Allocation of all resources to maximize the total value of the completion times for all jobs in a multiprogrammed computing system is investigated in this study. In traditional multiprogrammed operating systems, scheduling use of the central processor and main memory has been treated separately from allocation of other system resources. This study investigates the benefits of allocating all resources in a single framework using explicitly specified payoff functions.
A model of resource allocation and scheduling forms the basis of the investigation. To aid understanding and designing resource allocation strategies, the model provides for uniform treatment of all resources. Each process is modeled as a series of resource requests and releases. The process requests resources. The operating system must either grant the requests or suspend the process. The performance of the scheduler is represented by the set of response times produced when scheduling a job mix.

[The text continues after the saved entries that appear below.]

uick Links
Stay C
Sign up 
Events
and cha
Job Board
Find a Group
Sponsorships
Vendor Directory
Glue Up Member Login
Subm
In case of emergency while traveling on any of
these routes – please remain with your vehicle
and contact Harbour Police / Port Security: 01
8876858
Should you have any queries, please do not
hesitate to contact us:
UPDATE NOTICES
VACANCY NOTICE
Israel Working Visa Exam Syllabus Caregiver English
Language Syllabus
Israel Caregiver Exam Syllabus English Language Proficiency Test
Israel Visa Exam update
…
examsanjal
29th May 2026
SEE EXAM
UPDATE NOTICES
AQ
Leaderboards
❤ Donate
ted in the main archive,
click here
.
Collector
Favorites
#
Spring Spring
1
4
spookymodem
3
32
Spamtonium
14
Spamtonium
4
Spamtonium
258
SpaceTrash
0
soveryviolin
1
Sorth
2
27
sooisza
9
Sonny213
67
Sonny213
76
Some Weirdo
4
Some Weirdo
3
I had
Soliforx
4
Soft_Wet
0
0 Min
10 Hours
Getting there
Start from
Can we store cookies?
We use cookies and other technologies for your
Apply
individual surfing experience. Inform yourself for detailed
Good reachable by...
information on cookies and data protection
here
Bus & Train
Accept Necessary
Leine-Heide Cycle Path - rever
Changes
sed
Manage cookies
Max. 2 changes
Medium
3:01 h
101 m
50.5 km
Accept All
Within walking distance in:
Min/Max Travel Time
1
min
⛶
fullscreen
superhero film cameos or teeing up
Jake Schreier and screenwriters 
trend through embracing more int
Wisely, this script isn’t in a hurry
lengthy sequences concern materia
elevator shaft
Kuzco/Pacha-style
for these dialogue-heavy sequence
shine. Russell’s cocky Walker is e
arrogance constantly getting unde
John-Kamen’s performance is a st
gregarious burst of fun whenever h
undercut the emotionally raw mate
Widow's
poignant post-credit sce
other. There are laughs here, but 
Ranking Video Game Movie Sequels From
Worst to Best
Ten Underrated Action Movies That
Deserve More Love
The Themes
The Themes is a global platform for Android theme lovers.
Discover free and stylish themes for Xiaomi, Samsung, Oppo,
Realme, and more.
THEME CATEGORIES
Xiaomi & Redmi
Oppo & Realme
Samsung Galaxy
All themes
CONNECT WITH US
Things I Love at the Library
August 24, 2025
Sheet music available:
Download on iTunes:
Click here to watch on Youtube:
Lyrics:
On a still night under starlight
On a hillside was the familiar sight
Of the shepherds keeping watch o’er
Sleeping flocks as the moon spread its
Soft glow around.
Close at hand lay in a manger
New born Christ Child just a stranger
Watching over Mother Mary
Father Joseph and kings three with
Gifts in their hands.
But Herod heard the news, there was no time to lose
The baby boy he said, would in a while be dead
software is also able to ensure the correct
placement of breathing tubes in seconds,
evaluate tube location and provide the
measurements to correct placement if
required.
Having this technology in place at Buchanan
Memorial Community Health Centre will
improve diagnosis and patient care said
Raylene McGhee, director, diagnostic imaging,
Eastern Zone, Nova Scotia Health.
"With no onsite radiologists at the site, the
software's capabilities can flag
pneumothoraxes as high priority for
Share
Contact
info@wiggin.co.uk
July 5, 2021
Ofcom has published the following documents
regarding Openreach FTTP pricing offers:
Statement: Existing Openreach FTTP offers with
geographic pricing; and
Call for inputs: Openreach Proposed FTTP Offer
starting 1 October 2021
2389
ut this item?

A new resource allocation strategy which overcomes deficiencies of existing schedulers is presented. Explicit specification of the value of jobs as a function of the time taken to complete them allows the use of utility theory evaluations in making resource allocation decisions and provides the system manager better control over the operation of the system.

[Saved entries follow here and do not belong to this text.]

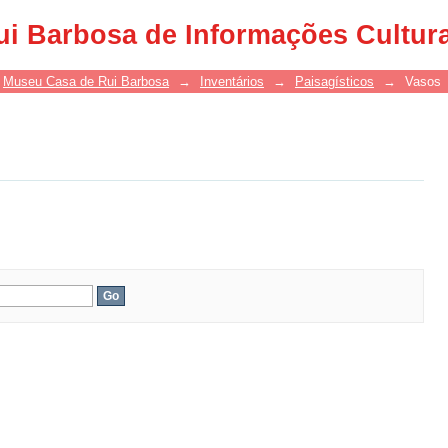
ui Barbosa de Informações Cultur
Museu Casa de Rui Barbosa
→
Inventários
→
Paisagísticos
→
Vasos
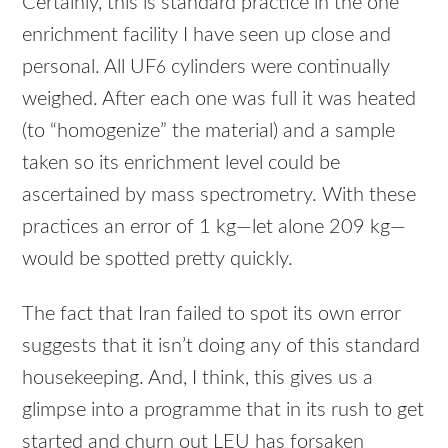
Certainly, this is standard practice in the one
enrichment facility I have seen up close and
personal. All UF
cylinders were continually
6
weighed. After each one was full it was heated
(to “homogenize” the material) and a sample
taken so its enrichment level could be
ascertained by mass spectrometry. With these
practices an error of 1 kg—let alone 209 kg—
would be spotted pretty quickly.
The fact that Iran failed to spot its own error
suggests that it isn’t doing any of this standard
housekeeping. And, I think, this gives us a
glimpse into a programme that in its rush to get
started and churn out
LEU
has forsaken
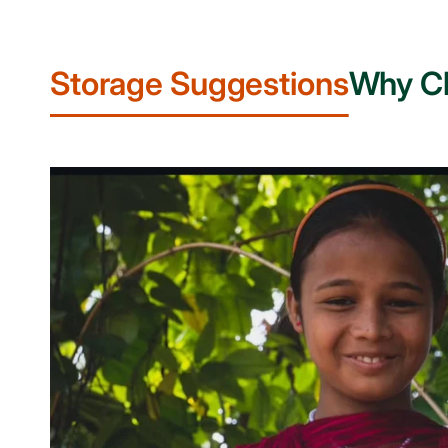
Storage Suggestions
Why C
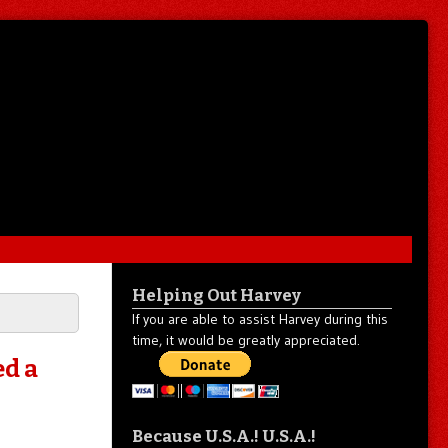
Helping Out Harvey
If you are able to assist Harvey during this
time, it would be greatly appreciated.
ed a
Because U.S.A.! U.S.A.!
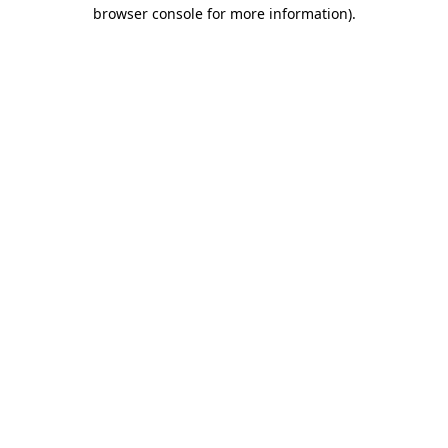
browser console for more information)
.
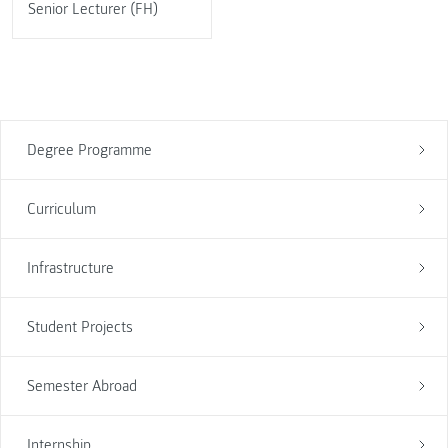
Senior Lecturer (FH)
Degree Programme
Curriculum
Infrastructure
Student Projects
Semester Abroad
Internship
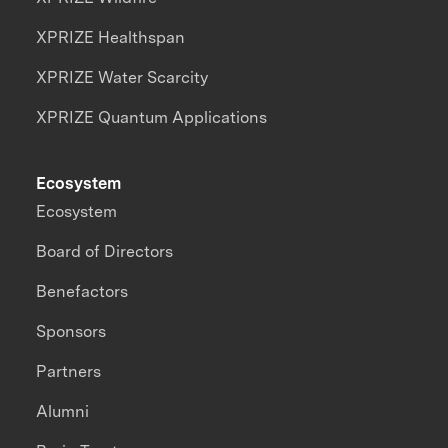
XPRIZE Healthspan
XPRIZE Water Scarcity
XPRIZE Quantum Applications
Ecosystem
Ecosystem
Board of Directors
Benefactors
Sponsors
Partners
Alumni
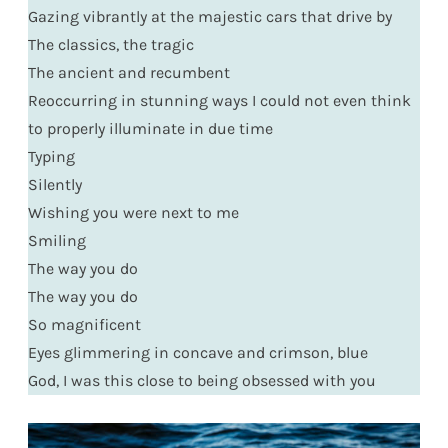
Gazing vibrantly at the majestic cars that drive by
The classics, the tragic
The ancient and recumbent
Reoccurring in stunning ways I could not even think
to properly illuminate in due time
Typing
Silently
Wishing you were next to me
Smiling
The way you do
The way you do
So magnificent
Eyes glimmering in concave and crimson, blue
God, I was this close to being obsessed with you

Dynamic determination of the opportunity costs of resource assignments are used advantageously in making resource allocation decisions. Simulation experiments showed that value-based allocation is feasible. Because value-based scheduling gives the system manager more flexibility in specifying system goals, it is more adaptable to specific requirements than traditional schedulers. When its parameters were set to approximate the value function of a modern multilevel queue scheduler, the value-based scheduler performed as well as the multi level queue scheduler.